When asked about the moment on the HFPA podcast this week, she said: 'You're reminding me of that! I forgot that ever happened. But you're right, he did say that, and no, it wasn't scripted'.

But what's it really like to out-earn your partner?

Researchers at City, University of London recently reported that men benefit from a ‘psychological boost’ if they out-earn their wives. But if the situation is reversed, women don’t feel the same. They also discovered that husbands earning less than their wives reported lower average life satisfaction than men who earned the same or more. ‘Men appear to need to be the bigger earners in a marriage to feel good about themselves,’ said co-author Dr Vanessa Gash. And yet women (married or not) now out-earn men in almost a quarter of households – and that ‘relationship pay gap’ is causing headaches for some.

Jess*, 37, is clear that becoming the breadwinner has put her marriage under strain. Her husband’s finance job meant he originally earned more, until he started his own business and her marketing career took off. ‘We were definitely happier when he was the bigger earner,’ she says. ‘He has told me I’m arrogant about my job, although it’s the only reason we were able to get a mortgage.’

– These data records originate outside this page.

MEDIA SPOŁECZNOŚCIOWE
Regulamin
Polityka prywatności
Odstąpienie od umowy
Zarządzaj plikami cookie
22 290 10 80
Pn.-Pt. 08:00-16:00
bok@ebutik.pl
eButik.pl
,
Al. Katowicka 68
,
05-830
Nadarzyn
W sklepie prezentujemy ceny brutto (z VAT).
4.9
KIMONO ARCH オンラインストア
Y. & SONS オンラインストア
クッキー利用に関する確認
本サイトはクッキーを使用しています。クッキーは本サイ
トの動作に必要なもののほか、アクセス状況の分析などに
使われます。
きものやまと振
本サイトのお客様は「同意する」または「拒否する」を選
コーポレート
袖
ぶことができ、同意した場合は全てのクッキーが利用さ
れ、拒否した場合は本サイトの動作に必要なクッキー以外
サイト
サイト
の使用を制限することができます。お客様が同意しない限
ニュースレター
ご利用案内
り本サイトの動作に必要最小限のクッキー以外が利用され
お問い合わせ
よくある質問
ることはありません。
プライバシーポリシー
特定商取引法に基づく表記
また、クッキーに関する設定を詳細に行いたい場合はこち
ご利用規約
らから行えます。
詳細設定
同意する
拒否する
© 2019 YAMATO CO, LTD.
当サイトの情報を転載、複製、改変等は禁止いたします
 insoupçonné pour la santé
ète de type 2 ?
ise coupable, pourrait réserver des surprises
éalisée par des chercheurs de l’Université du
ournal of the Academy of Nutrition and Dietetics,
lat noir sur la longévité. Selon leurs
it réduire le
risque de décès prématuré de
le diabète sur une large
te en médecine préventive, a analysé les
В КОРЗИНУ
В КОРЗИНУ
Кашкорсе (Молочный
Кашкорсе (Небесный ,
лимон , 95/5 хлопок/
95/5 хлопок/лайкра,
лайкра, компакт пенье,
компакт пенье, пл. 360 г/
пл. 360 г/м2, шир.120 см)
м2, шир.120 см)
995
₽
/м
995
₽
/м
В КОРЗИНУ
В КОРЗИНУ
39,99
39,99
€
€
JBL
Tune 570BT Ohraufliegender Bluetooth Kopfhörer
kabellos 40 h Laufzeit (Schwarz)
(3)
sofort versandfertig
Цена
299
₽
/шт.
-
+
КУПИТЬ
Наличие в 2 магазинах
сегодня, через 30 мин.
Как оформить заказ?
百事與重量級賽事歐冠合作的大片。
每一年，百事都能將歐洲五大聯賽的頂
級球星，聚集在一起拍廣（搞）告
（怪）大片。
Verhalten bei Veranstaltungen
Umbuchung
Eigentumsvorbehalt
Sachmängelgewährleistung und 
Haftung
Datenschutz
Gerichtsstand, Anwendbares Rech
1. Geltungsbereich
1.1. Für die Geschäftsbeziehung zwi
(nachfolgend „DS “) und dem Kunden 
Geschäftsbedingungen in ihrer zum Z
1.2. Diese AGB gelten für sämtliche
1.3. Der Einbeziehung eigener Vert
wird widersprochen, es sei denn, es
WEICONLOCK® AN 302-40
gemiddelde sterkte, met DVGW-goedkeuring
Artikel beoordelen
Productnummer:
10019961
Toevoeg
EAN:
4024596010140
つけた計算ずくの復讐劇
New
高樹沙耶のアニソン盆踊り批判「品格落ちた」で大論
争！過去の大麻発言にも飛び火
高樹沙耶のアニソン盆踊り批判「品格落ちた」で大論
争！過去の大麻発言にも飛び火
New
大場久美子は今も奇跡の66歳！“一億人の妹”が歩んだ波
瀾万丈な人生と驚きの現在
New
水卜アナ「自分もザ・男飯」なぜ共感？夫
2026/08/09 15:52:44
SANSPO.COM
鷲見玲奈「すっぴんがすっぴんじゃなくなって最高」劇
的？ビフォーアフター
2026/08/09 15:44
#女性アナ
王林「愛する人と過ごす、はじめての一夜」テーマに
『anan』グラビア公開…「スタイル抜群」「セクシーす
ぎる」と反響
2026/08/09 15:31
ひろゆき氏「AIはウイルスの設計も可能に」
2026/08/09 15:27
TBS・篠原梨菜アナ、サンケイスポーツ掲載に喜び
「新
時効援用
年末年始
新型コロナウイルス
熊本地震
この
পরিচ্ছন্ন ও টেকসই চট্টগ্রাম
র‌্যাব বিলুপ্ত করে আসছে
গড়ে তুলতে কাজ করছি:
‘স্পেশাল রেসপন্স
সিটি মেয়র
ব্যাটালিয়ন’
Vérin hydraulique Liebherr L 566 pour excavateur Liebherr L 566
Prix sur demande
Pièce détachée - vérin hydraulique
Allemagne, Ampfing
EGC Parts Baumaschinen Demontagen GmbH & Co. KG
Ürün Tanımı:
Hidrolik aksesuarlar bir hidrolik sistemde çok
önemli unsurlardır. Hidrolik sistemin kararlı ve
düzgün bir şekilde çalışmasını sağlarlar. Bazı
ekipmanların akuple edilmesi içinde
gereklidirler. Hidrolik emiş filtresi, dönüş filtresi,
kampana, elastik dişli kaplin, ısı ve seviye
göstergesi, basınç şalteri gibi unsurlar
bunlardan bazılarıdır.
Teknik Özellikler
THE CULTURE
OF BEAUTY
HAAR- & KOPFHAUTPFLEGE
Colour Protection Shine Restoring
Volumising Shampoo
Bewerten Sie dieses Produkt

But the main problem is not a bruised male ego, but what their pay gap has exposed. ‘So far, setting up his own business hasn’t paid off. That’s not to say it won’t in the future, but what it has shown is that he can live day to day with less structure, stability and money than me – which is not great when you also have a child.’

Charlie’s* relationship pay gap problem is slightly different. The 34-year-old works in TV, as does her partner – they met shortly after he moved to the UK to establish himself here. But while he’s struggled to find work, she now earns almost four times as much as him. ‘To do that, I’m working all the hours that God sends. He has no issue with the pay gap; he’s really supportive. But it really impacts me in terms of stress. I wish that there was a bit more parity in our earning capacity so it wasn’t all on me.’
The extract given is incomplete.